Nestlé's first official Instagram photo, posted in July, didn't go over so well. It featured a bear who bore an uncanny resemblance to Pedobear, everyone's favorite unofficial pedophilia mascot. "The picture is not Pedobear," a Nestlé rep was forced to explain. "We had never heard of Pedobear. But when the possibility of its similarity to the so-called 'Pedobear' was raised with us, we immediately removed it."

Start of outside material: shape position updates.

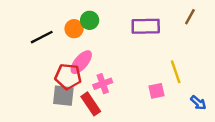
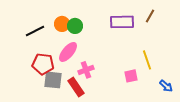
brown line: (190, 17) -> (150, 16), moved
green circle: (90, 20) -> (75, 26), moved
red pentagon: (68, 76) -> (43, 64), moved

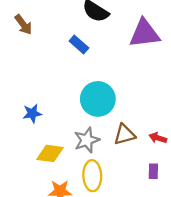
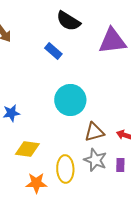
gray star: (87, 140) -> (95, 160), moved, turned -30

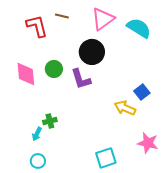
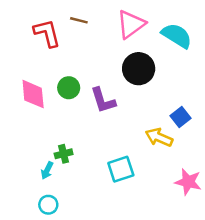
black circle: (92, 52) -> (139, 69), moved
cyan square: (106, 158) -> (121, 169), moved

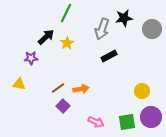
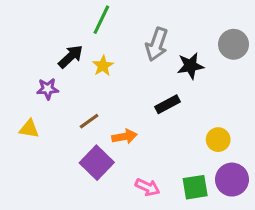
black star: (124, 18) -> (191, 66), moved
black rectangle: (109, 56) -> (167, 104), moved
brown line: (58, 88) -> (89, 121), moved
purple square: (63, 106) -> (97, 163), size x1.5

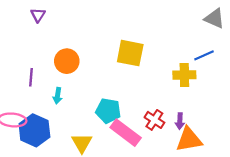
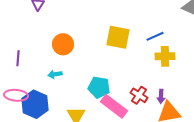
blue line: (204, 55) -> (155, 36), moved
purple line: (31, 77) -> (18, 58), moved
cyan arrow: (58, 96) -> (55, 74), turned 72

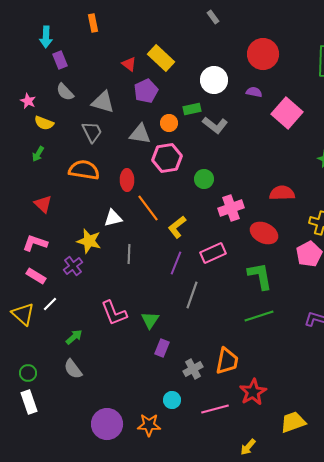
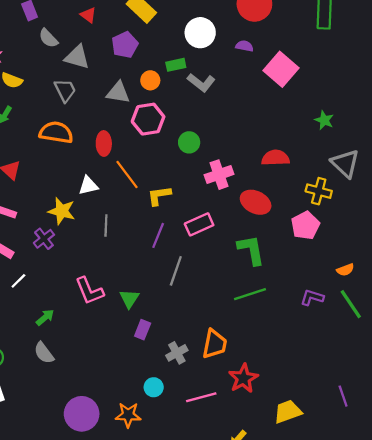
red triangle: (129, 64) -> (88, 15), moved
gray semicircle: (65, 92) -> (48, 38), moved
yellow L-shape: (177, 227) -> (159, 196), turned 30

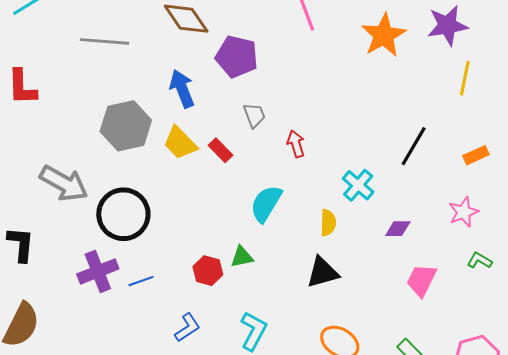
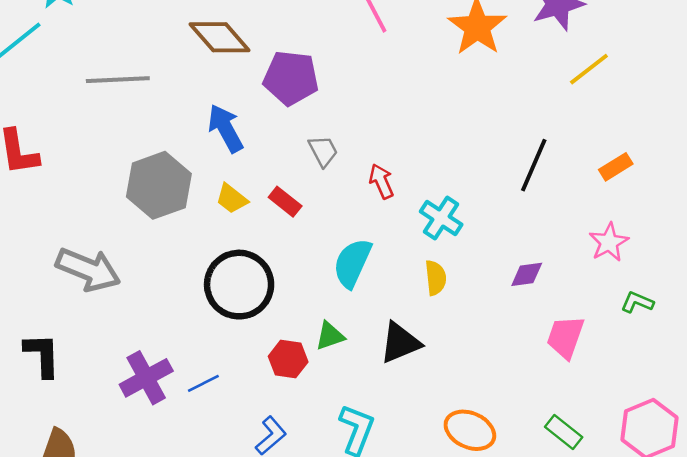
yellow line: (465, 78) -> (589, 69), turned 48
yellow trapezoid: (180, 143) -> (232, 199), size x0.7
cyan cross: (358, 185) -> (441, 218), moved
black circle: (123, 214) -> (239, 285), moved
black triangle: (323, 272) -> (400, 343), moved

This PETA spot, timed to Valentine's Day, suggested that guys who embrace a vegan diet suddenly have energy for endless sex—leaving their women bruised and battered in the process. Domestic-violence activists hated it. So did almost everyone else.
Hale and Hearty
In a bizarre email in October, soup chain Hale and Hearty announced the 2008 opening of a "new" location, then shared this saucy detail: "As an added bonus: Mary- you know the cunt from 47th street- will serve you personally in any manner you choose. so cum one and all to our new location at 464 West Mount Pleasant Avenue, Livingston, NJ." Apparently someone had hacked the chain's email account, modified an old message to make it obscene and sent it to one store's email subscriber list. The chain promised it wouldn't happen again.
Here's a doozy of an accidental tweet. On Oct. 5, someone who thought they were logged into their personal Twitter posted an obscene TGIF message to the StubHub account. It led to much red-faced apologizing from the brand.
In September, HealthNet got caught putting fake tweets on its outdoor ads. Those people gushing about HealthNet's health plans? Yeah, they don't exist.
A Facebook promotion designed to send Pitbull to the most-liked Walmart on Facebook was hijacked by pranksters and used for an #ExilePitbull campaign that eventually forced the rapper to visit Kodiak, Alaska. Pitbull put a brave face on his predicament. "I said, OK, great, this sounds really good," he said in a video after learning his fate. "What you gotta understand is that I will go anywhere in the world for my fans."
On Oct. 30, Gap exhorted people—within a single tweet—to stay safe during the Hurricane Sandy and maybe also, you know, do a little shopping at Gap.com. The retailer semi-apologized in a follow-up tweet.
Ashton Kutcher didn't impress anyone with his brownface makeup and heavy Indian accent, as Popchips quickly pulled this ad amid complaints of racism.
Don't name your store Hitler. This one in India did, and quickly had to change it after a global outcry.
During the presidential debate on Oct. 3, KitchenAid posted a nasty and poorly spelled comment on its Twitter feed about President Obama's grandmother, who died shortly before he took office. As usual, it was posted by someone who thought they were logged into their personal account. The brand apologized, telling AdFreak that the "tasteless joke in no way represents our values at KitchenAid. This person will no longer be tweeting for us and appropriate actions are being taken."
The vodka brand was deluged with angry comments after posting this rapey ad on Facebook in March. Belvedere president Charles Gibb made this statement in response to the incident at the time:
"My name is Charles Gibb and I am the President of Belvedere Vodka. I would like to personally apologize for the offensive post that recently appeared on our Facebook page.
It should never have happened. I am currently investigating the matter to determine how this happened and to be sure it never does so again. The content is contrary to our values and we deeply regret this lapse.
As an expression of our regret over this matter we have made a donation to RAINN (America's largest anti-sexual violence organization)."
French fashion chain La Redoute committed the most bizarre of advertising fails by featuring a photo on its website and in its catalog of four happy children frolicking on a beach—with a creepy naked dude wading in the water behind them. Run, kids, run!